#### [PROBLEM DESCRIPTION]
Please reproduce every record exactly as written, leaving out the pictures.

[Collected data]
# # # # #

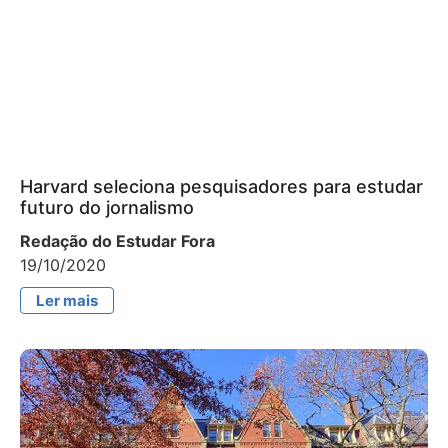
Harvard seleciona pesquisadores para estudar
futuro do jornalismo
Redação do Estudar Fora
19/10/2020
Ler mais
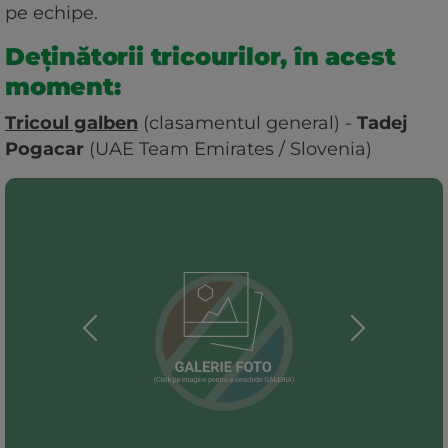
pe echipe.
Deținătorii tricourilor, în acest
moment:
Tricoul galben
(clasamentul general) -
Tadej
Pogacar
(UAE Team Emirates / Slovenia)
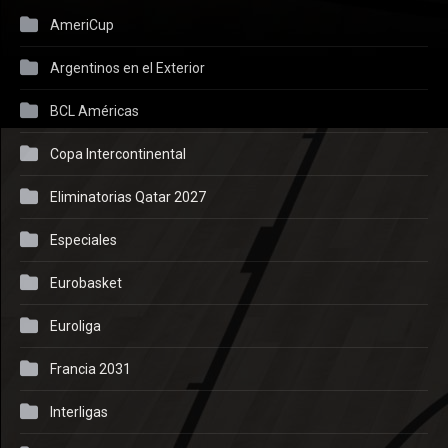
AmeriCup
Argentinos en el Exterior
BCL Américas
Copa Intercontinental
Eliminatorias Qatar 2027
Especiales
Eurobasket
Euroliga
Francia 2031
Interligas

# # # # #

#### [ANSWER FOR THE TASK]
Harvard seleciona pesquisadores para estudar
futuro do jornalismo
Redação do Estudar Fora
19/10/2020
Ler mais
pe echipe.
Deținătorii tricourilor, în acest
moment:
Tricoul galben
(clasamentul general) -
Tadej
Pogacar
(UAE Team Emirates / Slovenia)
AmeriCup
Argentinos en el Exterior
BCL Américas
Copa Intercontinental
Eliminatorias Qatar 2027
Especiales
Eurobasket
Euroliga
Francia 2031
Interligas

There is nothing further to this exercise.